From: tip-bot for Peter Zijlstra <tipbot@zytor.com>
To: linux-tip-commits@vger.kernel.org
Cc: mingo@kernel.org, torvalds@linux-foundation.org,
peterz@infradead.org, riel@redhat.com, rostedt@goodmis.org,
akpm@linux-foundation.org, aarcange@redhat.com, oleg@redhat.com,
tglx@linutronix.de, hpa@zytor.com, linux-kernel@vger.kernel.org,
hannes@cmpxchg.org, srivatsa.bhat@linux.vnet.ibm.com,
paulmck@linux.vnet.ibm.com, srikar@linux.vnet.ibm.com,
mgorman@suse.de
Subject: [tip:sched/core] sched: Remove get_online_cpus() usage
Date: Thu, 17 Oct 2013 09:49:39 -0700 [thread overview]
Message-ID: <tip-6acce3ef84520537f8a09a12c9ddbe814a584dd2@git.kernel.org> (raw)

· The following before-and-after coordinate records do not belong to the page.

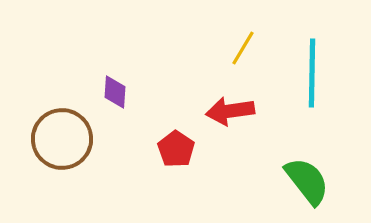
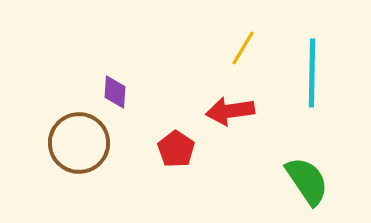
brown circle: moved 17 px right, 4 px down
green semicircle: rotated 4 degrees clockwise
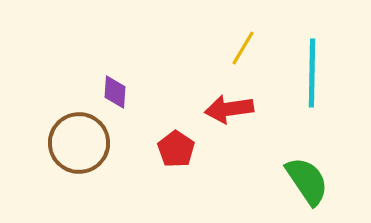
red arrow: moved 1 px left, 2 px up
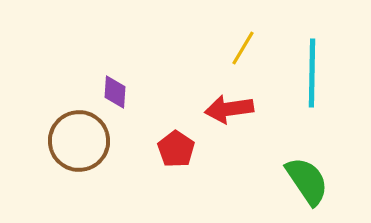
brown circle: moved 2 px up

In-Reply-To: <20131011123820.GV3081@twins.programming.kicks-ass.net>
Commit-ID: 6acce3ef84520537f8a09a12c9ddbe814a584dd2
Gitweb: http://git.kernel.org/tip/6acce3ef84520537f8a09a12c9ddbe814a584dd2
Author: Peter Zijlstra <peterz@infradead.org>
AuthorDate: Fri, 11 Oct 2013 14:38:20 +0200
Committer: Ingo Molnar <mingo@kernel.org>
CommitDate: Wed, 16 Oct 2013 14:22:16 +0200
sched: Remove get_online_cpus() usage
Remove get_online_cpus() usage from the scheduler; there's 4 sites that
use it:
- sched_init_smp(); where its completely superfluous since we're in
'early' boot and there simply cannot be any hotplugging.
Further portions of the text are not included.